Eating a relatively consistent diet is the easiest way to gain weight at a steady pace. If you stop gaining weight, you can make your meals slightly bigger or add another snack. You don’t need to eat the exact same foods every day but try to eat similar serving sizes on a similar schedule.
Sample Full-Day Weight Gain Meal Plan
Here’s a sample meal plan to give you an idea:
- Smoothie (or a yogurt parfait or overnight oats)
- Snack One
- 1 cup of baby carrots with hummus (or a homemade protein bar)
- Grilled chicken breast with roasted vegetables drizzled with extra virgin olive oil and 1 cup of rice. (Or some leftovers.)
- Snack Two
- 1 apple with 1 tablespoon of peanut butter.

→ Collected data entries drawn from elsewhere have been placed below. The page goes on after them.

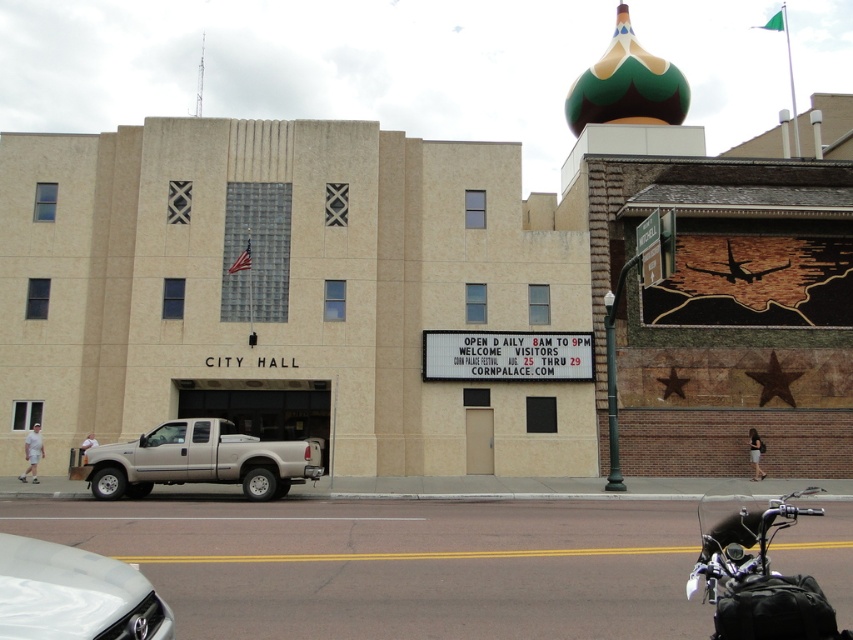 Question: Does black textured motorcycle at lower right appear on the right side of silver metallic truck at center-left?

Choices:
 (A) no
 (B) yes

Answer: (B)

Question: Is white glossy car at lower left closer to the viewer compared to silver metallic truck at center-left?

Choices:
 (A) no
 (B) yes

Answer: (B)

Question: Estimate the real-world distances between objects in this image. Which object is closer to the silver metallic truck at center-left?

Choices:
 (A) white glossy car at lower left
 (B) black textured motorcycle at lower right

Answer: (B)

Question: Does black textured motorcycle at lower right have a greater width compared to white glossy car at lower left?

Choices:
 (A) yes
 (B) no

Answer: (A)

Question: Which object appears farthest from the camera in this image?

Choices:
 (A) white glossy car at lower left
 (B) black textured motorcycle at lower right
 (C) silver metallic truck at center-left

Answer: (C)

Question: Which point is closer to the camera?

Choices:
 (A) silver metallic truck at center-left
 (B) white glossy car at lower left
 (C) black textured motorcycle at lower right

Answer: (B) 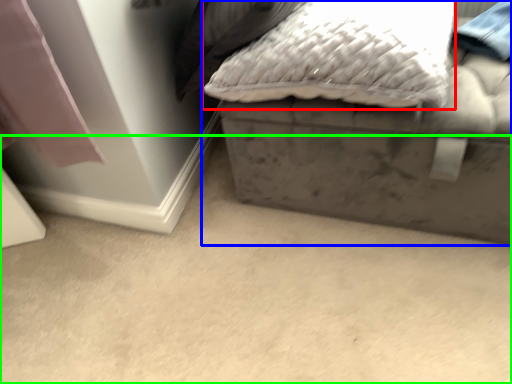 Question: Estimate the real-world distances between objects in this image. Which object is closer to pillow (highlighted by a red box), furniture (highlighted by a blue box) or concrete (highlighted by a green box)?

Choices:
 (A) furniture
 (B) concrete

Answer: (A) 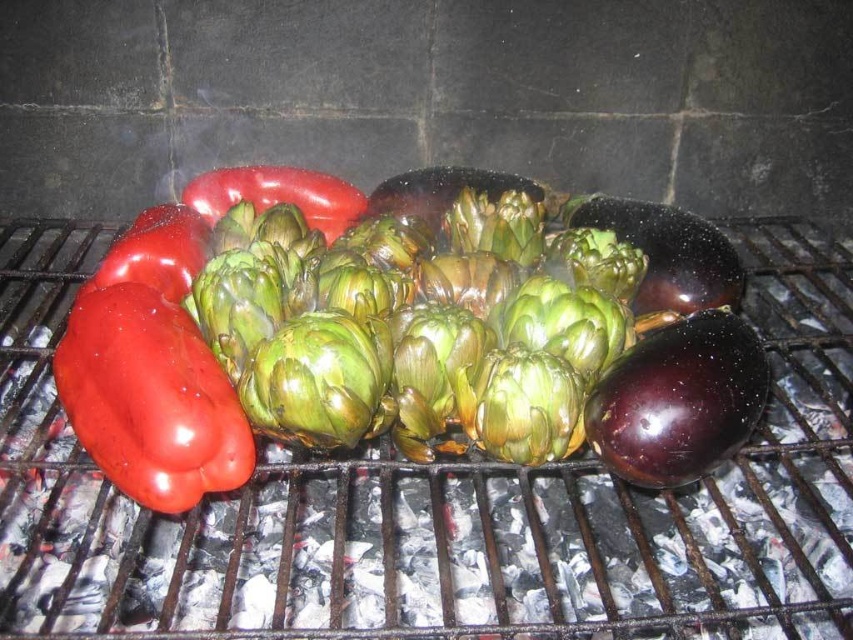 Question: Can you confirm if green matte artichoke at center is positioned below shiny dark purple eggplant at center-right?

Choices:
 (A) yes
 (B) no

Answer: (A)

Question: Which of the following is the closest to the observer?

Choices:
 (A) (288, 400)
 (B) (115, 349)

Answer: (A)

Question: Can you confirm if shiny purple eggplant at right is positioned to the left of shiny dark purple eggplant at center-right?

Choices:
 (A) no
 (B) yes

Answer: (B)

Question: Where is green matte artichoke at center located in relation to shiny dark purple eggplant at center-right in the image?

Choices:
 (A) right
 (B) left

Answer: (B)

Question: Which of the following is the closest to the observer?

Choices:
 (A) (755, 419)
 (B) (395, 307)
 (C) (54, 358)

Answer: (A)

Question: Which object is closer to the camera taking this photo?

Choices:
 (A) shiny dark purple eggplant at center-right
 (B) green matte artichoke at center
 (C) shiny red bell pepper at left
 (D) shiny purple eggplant at right

Answer: (C) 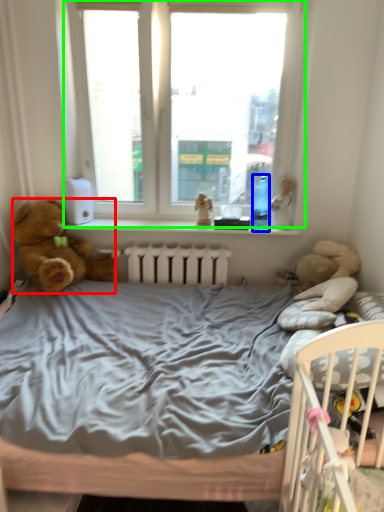 Question: Which is farther away from teddy bear (highlighted by a red box)? bottle (highlighted by a blue box) or window (highlighted by a green box)?

Choices:
 (A) bottle
 (B) window

Answer: (A) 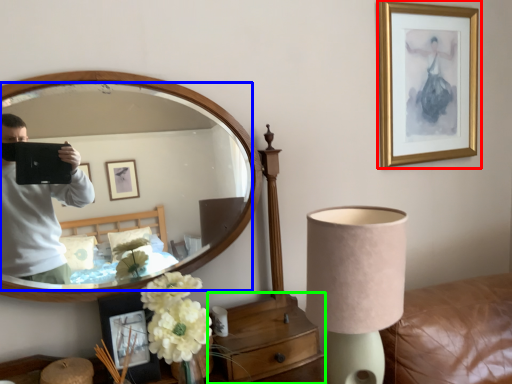 Question: Considering the real-world distances, which object is farthest from picture frame (highlighted by a red box)? mirror (highlighted by a blue box) or dresser (highlighted by a green box)?

Choices:
 (A) mirror
 (B) dresser

Answer: (B) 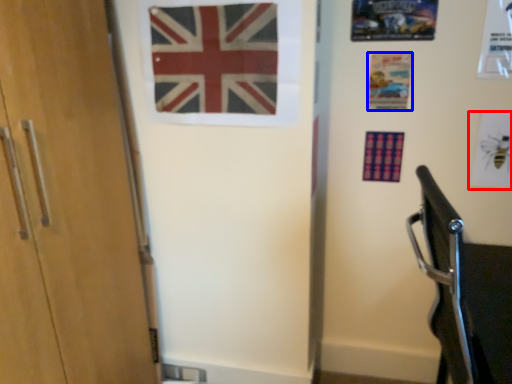 Question: Which point is closer to the camera, postcard (highlighted by a red box) or postcard (highlighted by a blue box)?

Choices:
 (A) postcard
 (B) postcard

Answer: (A) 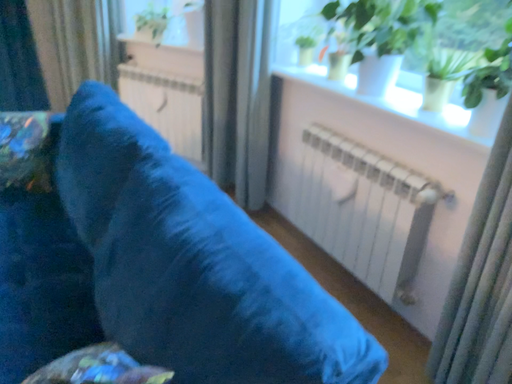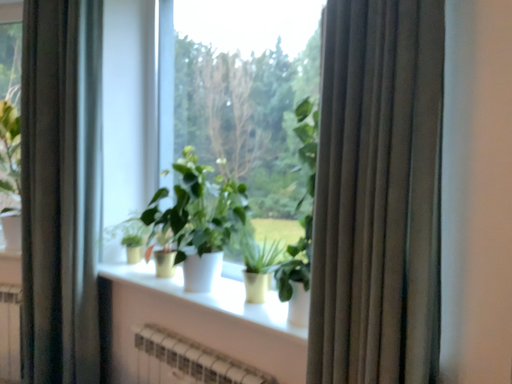 Question: How did the camera likely rotate when shooting the video?

Choices:
 (A) rotated downward
 (B) rotated upward

Answer: (B) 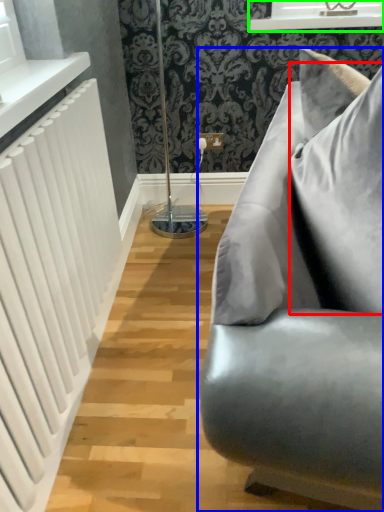 Question: Considering the real-world distances, which object is closest to pillow (highlighted by a red box)? studio couch (highlighted by a blue box) or window frame (highlighted by a green box).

Add a dash of honey and cinnamon to the peanut butter if you want. (Or have a serving of trail mix.)
- Oven-baked salmon, potatoes, and asparagus, all tossed in spices and olive oil. (Or cook up a big pot of chili or lentil stew.)
- Snack Three—Pre-bed
- Greek yogurt with mixed frozen berries and some honey. For extra flavour, add some cinnamon, vanilla, or dark chocolate chips.
This sample meal plan includes a variety of high-protein foods (chicken, salmon, Greek yogurt, and nuts). It also contains nutritious carbs like rice, potatoes, yogurt, berries, fruits, and honey. And it has healthy fats from the salmon, nuts, and olive oil.
Adding Variety to Your Diet
For variety, you can tweak a few things to your daily plan while staying consistent. For example:
- Swap the almond butter for peanut butter on the toast.
- Swap out the type of roasted veggie you eat with lunch.
- Instead of eating an apple, eat a pear or another type of fruit.
- If you get tired of salmon, have chicken or lean ground beef.
- Maybe have stir fry for dinner. If you get sick of that, have some sushi.
There are no hard rules. Choose meals you like. Build a meal plan you look forward to eating. Make small swaps to keep it feeling fresh and interesting. And if you stop gaining weight, add more calories.
Remember: when planning your meals, in almost every circumstance, it all comes down to eating balanced meals, eating nutritious foods, eating enough protein, and getting into a small calorie surplus every day. If you can do that, you’ll gain weight, guaranteed.